I find it funny that a clickbaity title like that bothers to tell people to "not get too excited" about the possibility of anything involving aliens. Further, you know what? I say this is something to be really fired up about. We've got a phenomenon here that matches nothing we can come up with theoretically. Live it up!


It's not like this is right on our doorstep but I'd still be more comfortable if this was happening more than 1480 light years away.


Well whatever it is, we probably have 1000+ years to save ourselves right? If whatever caused it comes at us at 50% light speed, which sounds unlikely given how fast that already is, we'd still have 700 years.
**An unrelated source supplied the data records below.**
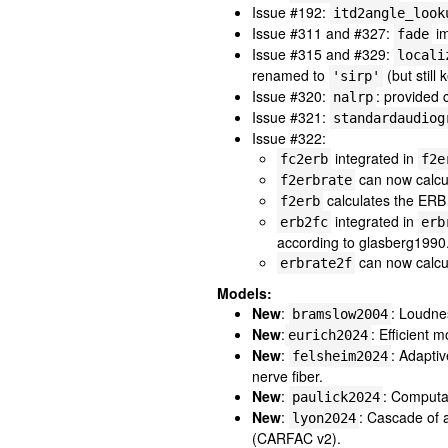
Issue #192:
itd2angle_look
Issue #311 and #327:
im
fade
Issue #315 and #329:
locali
renamed to
(but still 
'sirp'
Issue #320:
: provided 
nalrp
Issue #321:
standardaudiog
Issue #322:
integrated in
fc2erb
f2e
can now calcu
f2erbrate
calculates the ERB 
f2erb
integrated in
erb2fc
erb
according to glasberg1990
can now calcu
erbrate2f
Models:
New
:
: Loudn
bramslow2004
New
:
: Efficient
eurich2024
New
:
: Adaptiv
felsheim2024
nerve fiber.
New
:
: Computa
paulick2024
New
:
: Cascade of 
lyon2024
(CARFAC v2).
I'm pretty sure that if human's resources were suddenly all turned towards getting the hell out of here, we could certainly pull it off for a good part of the population in a few hundred years. Whether we'd eventually survive, after decades or centuries in space (before we manage to find and arrive at a new planet, if any), is something I'm less certain about, but I'd still estimate the odds to be fairly okay, especially with 1000+ years to prepare.


"Well whatever it is, we probably have 1000+ years to save ourselves right?"

No. That time has already passed. If we see signs that the star will go nova "in one year", we have one year, not 1481.

The popular idea that we see "the past" in the sky is not really the best way to think about it. It is far more accurate to say that there is no such thing as "the" present, and what we see in the sky really is our present. The view that we're seeing "the past" is ironically perhaps less sophisticated than the more naive idea that it is simply our present we are seeing in the sky. (And at the moment, there aren't any other "presents" that we much care about.)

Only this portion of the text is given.